The investigation, led by the DOJ's health care fraud unit, has reportedly been ongoing since at least last summer. UnitedHealth has stated that it has not received any official notification of an investigation and maintains the integrity of its Medicare Advantage program.

The inquiry adds to multiple existing government investigations into UnitedHealth, including potential antitrust issues and a civil probe into its Medicare billing practices. The civil case, which involves allegations that UnitedHealth submitted inaccurate diagnoses for payment amounting to $2 billion, has faced judicial scrutiny with a court-appointed special master recommending dismissal due to insufficient evidence.

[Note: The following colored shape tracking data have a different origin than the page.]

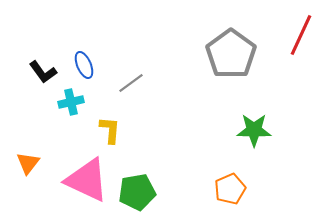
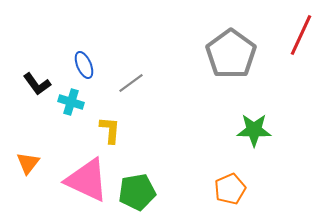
black L-shape: moved 6 px left, 12 px down
cyan cross: rotated 30 degrees clockwise
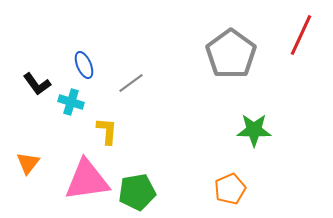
yellow L-shape: moved 3 px left, 1 px down
pink triangle: rotated 33 degrees counterclockwise
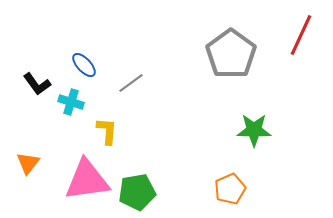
blue ellipse: rotated 20 degrees counterclockwise
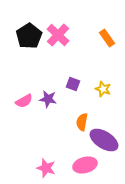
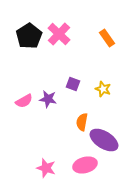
pink cross: moved 1 px right, 1 px up
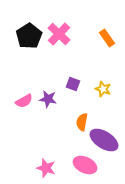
pink ellipse: rotated 40 degrees clockwise
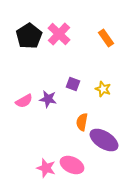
orange rectangle: moved 1 px left
pink ellipse: moved 13 px left
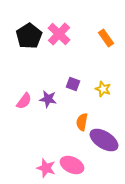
pink semicircle: rotated 24 degrees counterclockwise
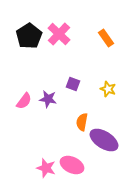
yellow star: moved 5 px right
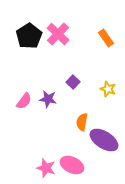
pink cross: moved 1 px left
purple square: moved 2 px up; rotated 24 degrees clockwise
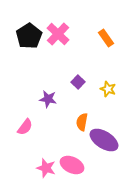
purple square: moved 5 px right
pink semicircle: moved 1 px right, 26 px down
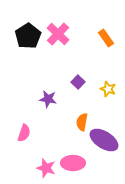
black pentagon: moved 1 px left
pink semicircle: moved 1 px left, 6 px down; rotated 18 degrees counterclockwise
pink ellipse: moved 1 px right, 2 px up; rotated 25 degrees counterclockwise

The company's leadership has recently seen changes with CEO Andrew Witty stepping down and chairman Stephen Hemsley taking over, amid other challenges including cybersecurity incidents and rising medical costs that led to the suspension of UnitedHealth's 2025 financial outlook.

The reported DOJ probe highlights ongoing regulatory and compliance scrutiny on Medicare Advantage programs and the broader health insurer landscape. While the exact nature of any potential criminal allegations remains unclear, the case underscores the complex oversight environment insurers face regarding government reimbursement programs and billing practices.